We could just replace all the labels with random strings, and the model would have the same content

I think this is usually incorrect. The variables come with labels because the data comes with labels, and this is true even in deep learning. Stripping the labels changes the model content: with labels, it's a model of a known data generating process, and without the labels it's a model of an unknown data generating process.

Even with labels, I will grant that many joint probability distributions are extremely hard to understand.

Uninterpretable AI may to not be able to (quickly) self-improve, so it will be intrinsically safe in some aspect.

Humans can currently improve uninterpretable AI, and at a reasonably fast rate. I don't see why an AI can't do the same. (i.e. improve itself, or a copy of itself, or design a new AI that is improved)

One difference is that gpt-n doesn’t know its goals in explicit form, as they are hidden inside uninterpretable weights.

And it will need to solve alignment problem for each new version of itself, which will be difficult for uninterpretable next versions. Therefore, it will have to spend more efforts on self-improvement.

Not just rewrite own code, but train many new versions. Such slow self-improvement will be difficult to hide.

If it expects that it would get astronomically more utility if it rather than some random future AI wins, it might build a new version of itself that is only 1% likely to be aligned to it.

The alignment problem doesn't get that much more difficult as your utility function gets more complicated. Once you've figured out how to get a superintelligent AGI to try to be aligned to you, you can let it figure out the mess of your goals.
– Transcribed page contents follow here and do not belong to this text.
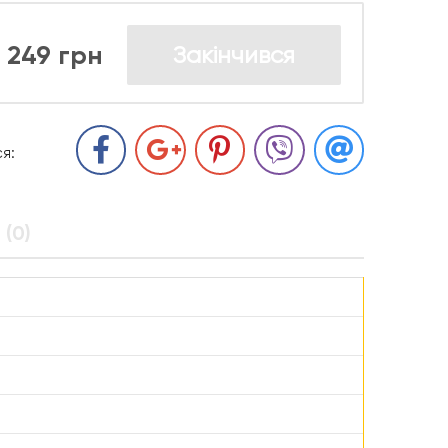
249 грн
Закінчився
я:
 (0)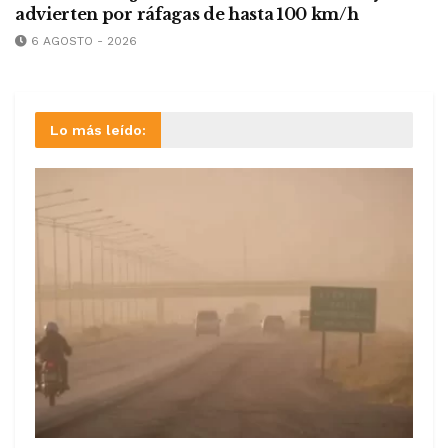
advierten por ráfagas de hasta 100 km/h
6 AGOSTO - 2026
Lo más leído: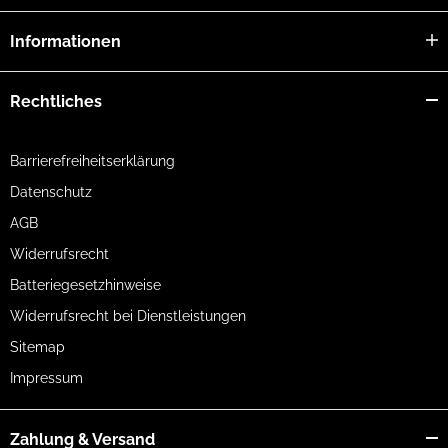
Informationen
Rechtliches
Barrierefreiheitserklärung
Datenschutz
AGB
Widerrufsrecht
Batteriegesetzhinweise
Widerrufsrecht bei Dienstleistungen
Sitemap
Impressum
Zahlung & Versand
I think that a probabilistic generative model with fewer nodes / elements can match the performance of a deep net with more nodes. But I think "fewer nodes" is still going to be millions or billions or trillions of nodes for an AGI, and I strongly agree with you that such a thing is going to be uninterpretable by default (i.e., absent some revolutionary advance in interpretability techniques). People doing probabilistic programming research seem to disagree with this (i.e. that their research is leading towards uninterpretable-by-default systems), for reasons I can't understand.

[-]xuanΩ670

Adding some thoughts as someone who works on probabilistic programming, and has colleagues who work on neurosymbolic approaches to program synthesis:

  • I think a lot of Bayes net structure learning / program synthesis approaches (Bayesian or otherwise) have the issue of uninformative variable names, but I do think it's possible to distinguish between structural interpretability and naming interpretability, as others have noted.
  • In practice, most neural or Bayesian program synthesis applications I'm aware of exhibit something like structural interpretability, because the hypothesis space they live in is designed by modelers to have human-interpretable semantic structure. Two good examples of this are the prior over programs that generate handwritten characters in Lake et al (2015), and the PCFG prior over Gaussian Process covariance kernels in Saad et al (2019). See e.g. Figure 6 on how you perform analysis on programs generated by this prior, to determine whether a particular timeseries is likely to be periodic, has a linear trend, has a changepoint, etc.
  • Regarding uninformative variable names, there's ongoing work on using natural language to guide program synthesis, so as to come up with more language-like conceptual abstractions (e.g. Wong et al 2021). I wouldn't be surprised if these approaches could also be extended to come up with informative variable and function names / comments. A related line of work is that people are starting to use LLMs to deobfuscate code (e.g. Lachaux et al 2021), and I expect the same techniques will work for synthesized code.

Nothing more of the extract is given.